Russia abstained on the UN vote on Libya but fiercely opposed a resolution in Syria. However, co-operation improved within the Middle East Quartet.
As a member of the UNSC and as a partner of several Greater Middle East states, Russia remains an actor in the region. The prospects for greater co-operation seemed promising following the Russian abstention in the vote on UNSC Resolution 1973, which authorised military action in Libya, in March. However, the EU lacked unity: Germany did not support France and the UK in voting at the UN and aligned itself with Russia in abstaining. By the end of the year, relations between the EU and Russia on the Middle East had soured. Russia launched a war of words on NATO operations in Libya and refused to permit a meaningful UN resolution in response to the violence in Syria. Russia again aligned itself with the other BRICS countries and limited Western attempts to impose sanctions on Syria. Russia also said it would not agree to the presence of NATO troops in Afghanistan beyond the 2014 expiry of the UN mandate. Russia accused the US of violating human rights and fuelling heroin production in Afghanistan, but less than in previous years and with no practical impact.
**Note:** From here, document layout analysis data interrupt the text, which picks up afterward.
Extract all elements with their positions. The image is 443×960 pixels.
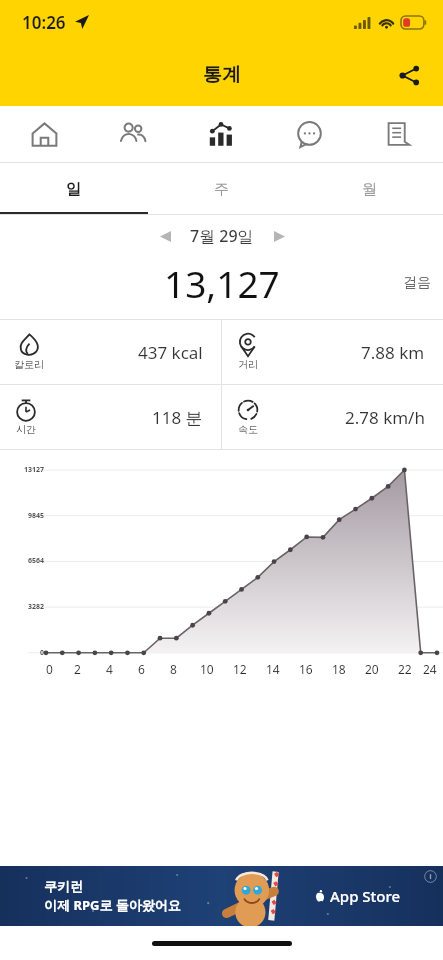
staticText: 16 bbox=[299, 661, 313, 677]
staticText: 이제 RPG로 돌아왔어요 bbox=[44, 896, 181, 914]
staticText: 걸음 bbox=[403, 274, 431, 292]
staticText: 13127 bbox=[0, 465, 44, 475]
button[interactable]: Next day bbox=[262, 219, 296, 253]
staticText: 일 bbox=[66, 180, 81, 199]
staticText: 10:26 bbox=[22, 11, 66, 34]
staticText: 2 bbox=[74, 661, 81, 677]
button[interactable]: 쿠키런 bbox=[0, 866, 443, 926]
staticText: 14 bbox=[266, 661, 280, 677]
button[interactable]: Previous day bbox=[148, 219, 182, 253]
staticText: 거리 bbox=[238, 358, 258, 371]
staticText: 시간 bbox=[16, 423, 36, 436]
staticText: 22 bbox=[398, 661, 412, 677]
staticText: 7월 29일 bbox=[190, 225, 254, 247]
staticText: 437 kcal bbox=[138, 341, 203, 364]
button[interactable]: Chat bbox=[265, 106, 354, 162]
staticText: 9845 bbox=[0, 511, 44, 521]
button[interactable]: 속도 bbox=[222, 385, 443, 449]
staticText: 주 bbox=[214, 180, 229, 199]
staticText: 쿠키런 bbox=[44, 878, 83, 894]
staticText: 0 bbox=[46, 661, 53, 677]
staticText: 8 bbox=[170, 661, 177, 677]
staticText: 10 bbox=[200, 661, 214, 677]
staticText: 6 bbox=[138, 661, 145, 677]
staticText: 13,127 bbox=[164, 258, 280, 308]
staticText: 24 bbox=[423, 661, 437, 677]
button[interactable]: 월 bbox=[295, 163, 443, 215]
staticText: 7.88 km bbox=[361, 341, 425, 364]
button[interactable]: Friends bbox=[88, 106, 176, 162]
staticText: 속도 bbox=[238, 423, 258, 436]
staticText: 통계 bbox=[203, 63, 241, 87]
button[interactable]: 시간 bbox=[0, 385, 221, 449]
button[interactable]: 거리 bbox=[222, 320, 443, 384]
staticText: 12 bbox=[233, 661, 247, 677]
staticText: 월 bbox=[362, 180, 377, 199]
button[interactable]: Statistics bbox=[176, 106, 265, 162]
staticText: 4 bbox=[106, 661, 113, 677]
staticText: 칼로리 bbox=[14, 358, 44, 371]
staticText: 0 bbox=[0, 648, 44, 658]
staticText: 18 bbox=[332, 661, 346, 677]
staticText: 118 분 bbox=[152, 406, 203, 429]
staticText: 3282 bbox=[0, 602, 44, 612]
button[interactable]: Share bbox=[385, 51, 433, 99]
staticText: 6564 bbox=[0, 556, 44, 566]
button[interactable]: 칼로리 bbox=[0, 320, 221, 384]
button[interactable]: 일 bbox=[0, 163, 147, 215]
staticText: App Store bbox=[330, 886, 401, 906]
staticText: 20 bbox=[365, 661, 379, 677]
button[interactable]: Ad info bbox=[424, 870, 437, 883]
button[interactable]: Home bbox=[0, 106, 88, 162]
staticText: 2.78 km/h bbox=[345, 406, 425, 429]
button[interactable]: 주 bbox=[147, 163, 295, 215]
button[interactable]: News bbox=[354, 106, 443, 162]
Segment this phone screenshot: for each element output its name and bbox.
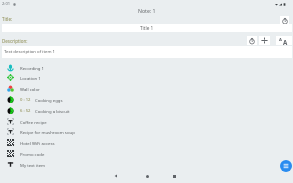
staticText: Coffee recipe: [20, 119, 47, 125]
button[interactable]: Timer: [247, 36, 257, 45]
staticText: 2:01: [2, 1, 11, 7]
button[interactable]: Text format: [276, 36, 292, 45]
button[interactable]: Recording 1: [0, 62, 293, 73]
button[interactable]: Hotel WiFi access: [0, 137, 293, 148]
button[interactable]: Wall color: [0, 83, 293, 94]
button[interactable]: Insert: [259, 36, 270, 45]
staticText: Promo code: [20, 151, 45, 157]
button[interactable]: Coffee recipe: [0, 116, 293, 127]
staticText: 6 : 52: [20, 108, 31, 114]
button[interactable]: Title 1: [2, 24, 292, 32]
staticText: Location 1: [20, 75, 41, 81]
staticText: Note: 1: [138, 7, 156, 14]
staticText: Title:: [2, 16, 13, 22]
button[interactable]: Text description of item 1: [2, 46, 292, 58]
button[interactable]: Home: [138, 169, 156, 183]
button[interactable]: 0 : 12: [0, 94, 293, 105]
button[interactable]: Recents: [165, 169, 183, 183]
button[interactable]: Promo code: [0, 148, 293, 159]
staticText: Cooking eggs: [35, 97, 63, 103]
staticText: A: [279, 37, 282, 43]
staticText: Wall color: [20, 86, 40, 92]
button[interactable]: My text item: [0, 159, 293, 170]
button[interactable]: Recipe for mushroom soup: [0, 126, 293, 137]
staticText: A: [283, 38, 288, 46]
button[interactable]: Timer: [280, 16, 289, 25]
button[interactable]: Show list: [280, 160, 292, 172]
staticText: Text description of item 1: [4, 48, 55, 54]
staticText: 0 : 12: [20, 97, 31, 103]
staticText: Cooking a biscuit: [35, 108, 70, 114]
button[interactable]: Location 1: [0, 72, 293, 83]
staticText: Recipe for mushroom soup: [20, 129, 75, 135]
staticText: Recording 1: [20, 65, 45, 71]
staticText: Description:: [2, 38, 28, 44]
button[interactable]: Back: [107, 169, 125, 183]
staticText: Title 1: [140, 25, 154, 31]
button[interactable]: 6 : 52: [0, 105, 293, 116]
staticText: My text item: [20, 162, 46, 168]
staticText: Hotel WiFi access: [20, 140, 55, 146]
Despite this criticism of the US, Russia co-operated more with the Western-backed Afghan government than in the past.
However, led by High Representative Catherine Ashton, EU–Russia co-operation improved in the Middle East Quartet, the key negotiating forum for the Israeli-Palestinian conflict. In February, she and Russian Foreign Minister Sergei Lavrov also issued a joint statement that expressed shared concerns on the situation in North Africa and the Middle Eastand condemned the use of military force to break up peaceful demonstrations.More broadly, Russia and the EU are currently negotiating a new draft co-operation agreement that would permit enhanced co-operation in fighting terrorism. The EU and Russia have also been discussing a new framework for crisis management, the legal basis for co-operation in the field. But Russia and the EU did not advance co-operation elsewhere in the region beyond what existed in 2010. Both sides continue to view security co-operation as lagging far behind potential.